Inloggen

biografie: Tsead Bruinja

Tsead Bruinja (Rinsumageest, 1974), leeft en werkt te Diemen, onder de rook van Amsterdam.

Bruinja studeerde Engels en Fries aan de Rijksuniversiteit Groningen en organiseerde literaire evenementen als het 'Dichters in de Prinsentuin', 'De Poëziemarathon' en 'No(o)rdschrift' mee. Bruinja schrijft in het Nederlands en in het Fries en publiceerde onder andere in de tijdschriften Hjir, Krakatau, Lava, Ravage, Tzum, De Blauwe Fedde, Zwart IJs en in De Rottend Staal Nieuwsbrief. Twee jaar lang was hij redactielid van het Friese literaire tijdschrift Hjir. In de zomer van 2002 maakte hij kort deel uit van de redactie van het tijdschrift Kistwurk.
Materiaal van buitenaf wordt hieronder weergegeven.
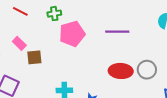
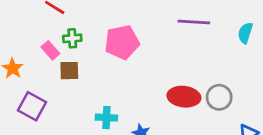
green cross: (54, 14) -> (72, 38), moved
purple line: (117, 32) -> (194, 22), moved

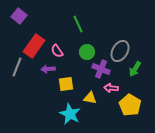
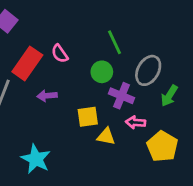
green line: (78, 24) -> (114, 42), moved
pink semicircle: (57, 51) -> (60, 54), moved
yellow square: (66, 84) -> (88, 117), moved
cyan star: (70, 114) -> (36, 159), moved

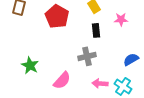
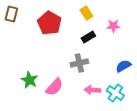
black rectangle: (96, 30) -> (88, 37), turned 64
green star: (30, 65) -> (29, 80), moved

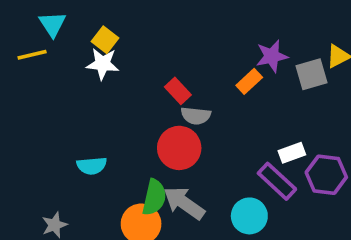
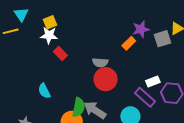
yellow square: (105, 40) -> (50, 22), turned 32
red rectangle: (178, 91) -> (60, 54), moved
red circle: (179, 148) -> (106, 79), moved
cyan semicircle: (92, 166) -> (44, 91), turned 70

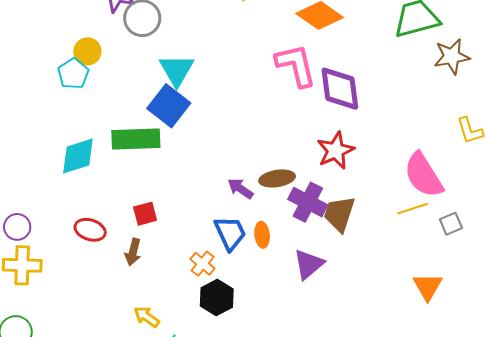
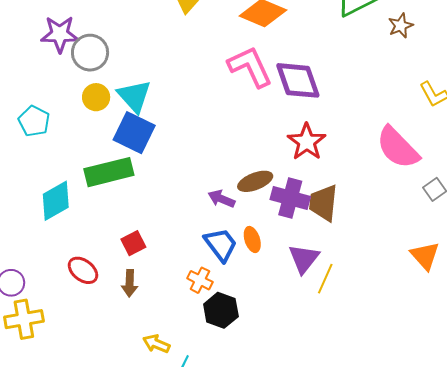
yellow circle: (87, 51) -> (96, 97), moved
brown star: (452, 56) -> (401, 26), size x0.7
yellow line: (413, 209) -> (325, 279), moved, turned -36
red ellipse: (90, 230) -> (83, 270), turned 32

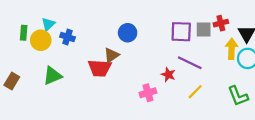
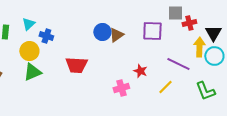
gray square: (204, 30) -> (175, 13), moved
yellow circle: (41, 40) -> (29, 51), moved
brown triangle: (111, 55) -> (116, 35), moved
purple line: (190, 63) -> (178, 64), moved

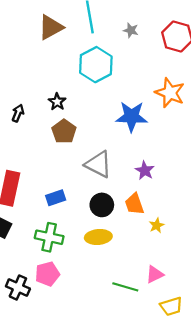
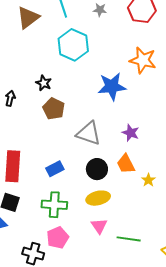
pink triangle: (155, 274) -> (99, 226), moved, turned -30

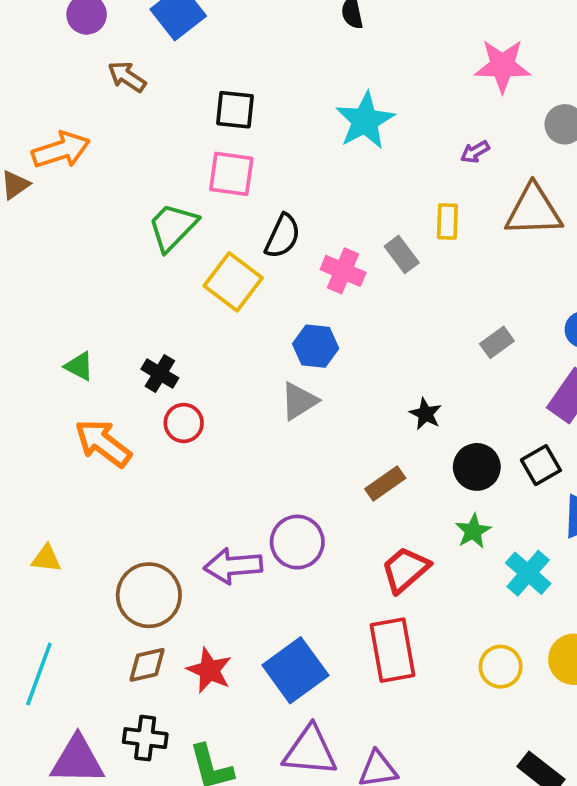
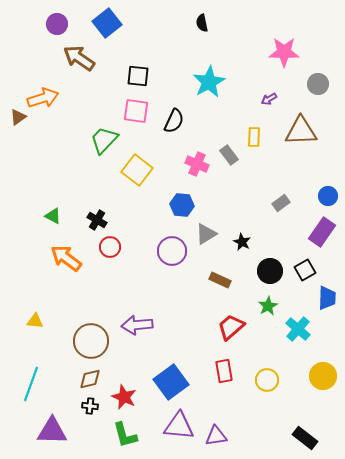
brown arrow: (127, 77) -> (79, 58), size x1.5
black semicircle: (283, 236) -> (174, 121), moved
gray triangle: (299, 401) -> (206, 234), moved
brown rectangle: (385, 483) -> (220, 280), turned 60
purple circle: (297, 542) -> (172, 251), moved
red rectangle: (393, 650) -> (224, 371), size x0.7
yellow circle: (501, 667) -> (267, 380), moved
red star: (209, 670) -> (124, 397), moved
black cross: (145, 738) -> (90, 406), moved, size x0.7

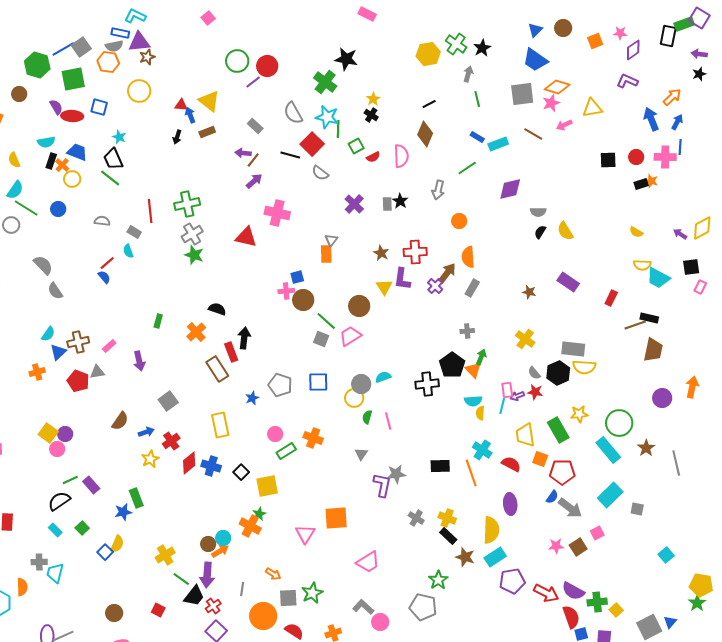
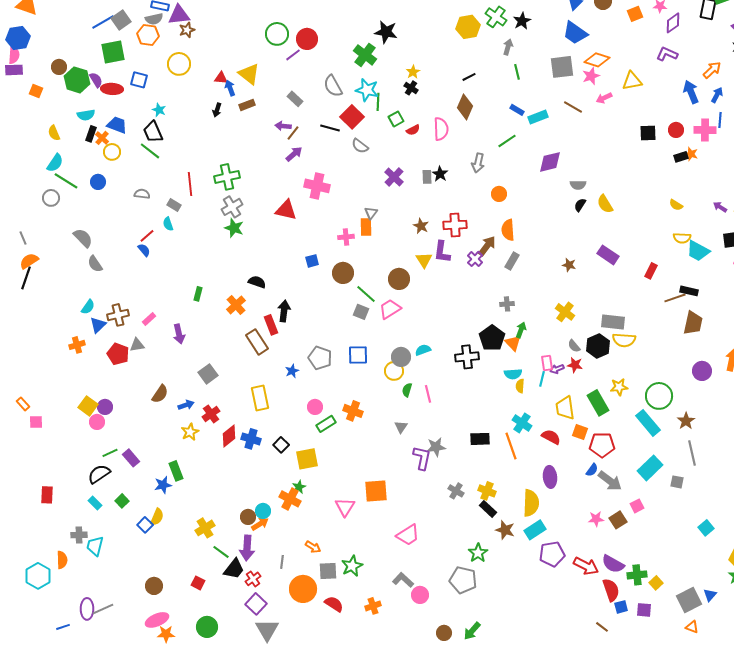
green hexagon: (37, 65) -> (77, 80), moved
blue square: (297, 277) -> (312, 261), moved
pink cross: (286, 291) -> (346, 237), moved
gray line: (676, 463) -> (692, 453), moved

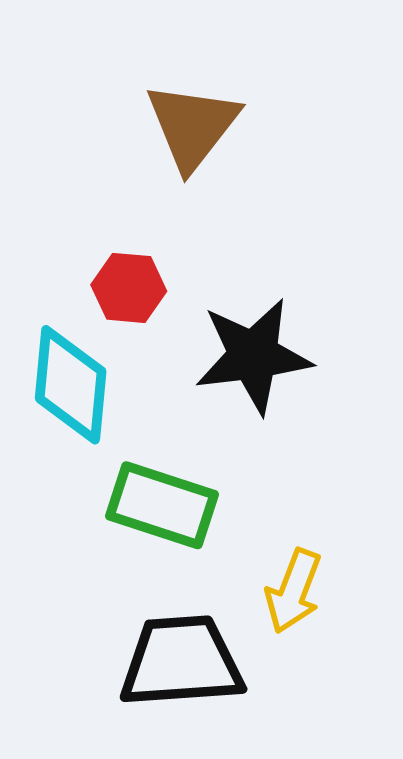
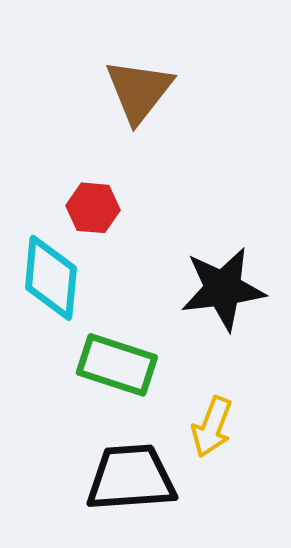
black star: (253, 356) -> (223, 289), moved

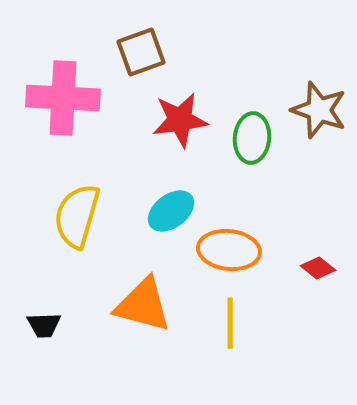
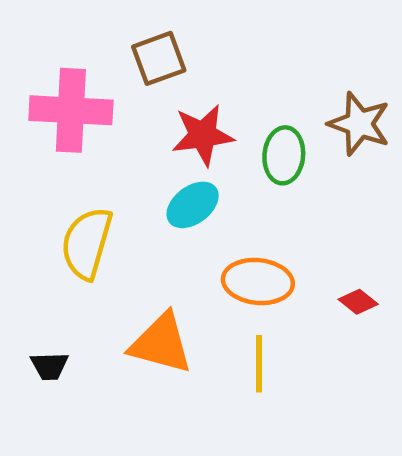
cyan ellipse: (171, 211) -> (193, 205), moved

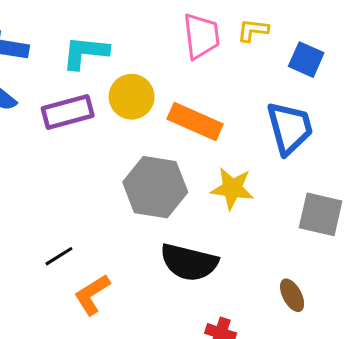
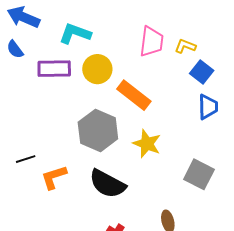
blue square: (306, 60) -> (202, 72), moved
blue trapezoid: (290, 128) -> (208, 107), moved, size x0.7
orange L-shape: (92, 295) -> (54, 177), moved

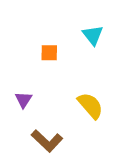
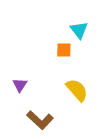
orange square: (49, 53) -> (64, 50), moved

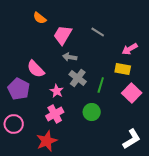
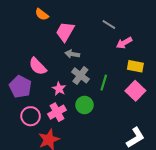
gray line: (98, 32) -> (109, 25), moved
pink arrow: (130, 49) -> (124, 43), moved
yellow rectangle: (123, 69) -> (135, 66), moved
green circle: (92, 112) -> (84, 105), moved
pink circle: (14, 124) -> (31, 116), moved

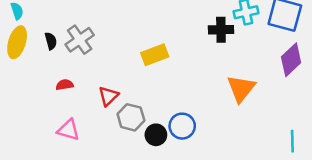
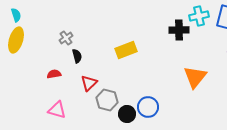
gray cross: (80, 40) -> (66, 38), size x0.6
black semicircle: (51, 41) -> (77, 56), moved

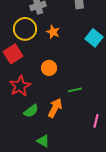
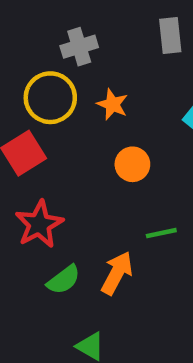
orange circle: (49, 68) -> (132, 164), moved

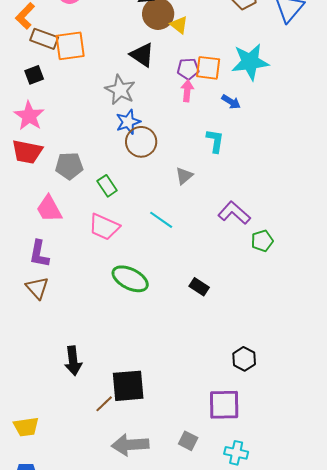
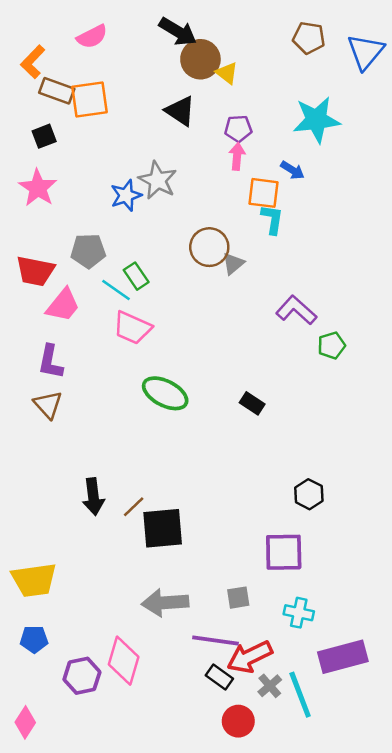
orange square: (208, 68) -> (263, 193), moved
gray star: (120, 90) -> (158, 180), moved
blue star: (128, 122) -> (126, 195), moved
brown circle: (141, 142) -> (209, 247), moved
red trapezoid: (27, 152) -> (35, 271), moved
pink trapezoid: (49, 209) -> (63, 305), turned -112
cyan line: (161, 220) -> (116, 290), moved
brown line: (104, 404) -> (134, 507), moved
yellow trapezoid: (26, 427) -> (34, 580), size x1.4
gray square: (188, 441) -> (238, 598), turned -36

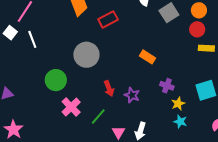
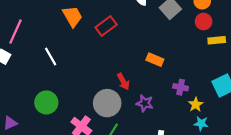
white line: (32, 39) -> (51, 56), moved
gray circle: (86, 55) -> (107, 103), moved
green circle: (56, 80) -> (46, 102), moved
red arrow: (109, 88) -> (123, 82), moved

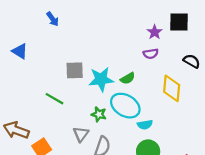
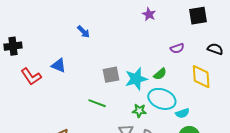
purple star: (155, 32) -> (149, 14), moved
In 2000 debuteerde Tsead Bruinja met de bundel De wizers yn it read/ De wijzers in het rood (Uitgeverij Bornmeer, Leeuwarden, 2000). Hij heeft hiervoor twee bundels in eigen beheer uitgegeven: Vreemdgaan (Nederlandstalige poëzie, 1998) en Startschot (Nederlandstalige poëzie, samen met Daniël Dee, Petra Else Jekel en Ramona Maramis, 1999). In het najaar van 2001 verscheen zijn tweede Friestalige bundel De man dy't rinne moat/De man die lopen moet. Tevens werd in de bloemlezing Jij bent zacht als zomerregen - de mooiste Friese liefdesgedichten (Bert Bakker,
2001) een gedicht met vertaling opgenomen.

Nederlandstalige gedichten verschenen in Vanuit de lucht. De eerste generatie dichters van de 21e eeuw (Uitgeverij Passage, 2001). In 2003 verscheen de derde Friestalige bundel Gegrommel van satyn/Gegrommel van satijn (Bornmeer) en het Nederlandstalige debuut Dat het zo hoorde (Uitgeverij Contact). Samen met de Irakese dichter Mowaffk Al-Sawad werkte hij aan de vertaling en redactie van diens bundel Een middag wit als melk (Bornmeer 2002) en aan een bundel brieven onder de titel Stemmen onder de Zon. (Uitgeverij Passage, 2002).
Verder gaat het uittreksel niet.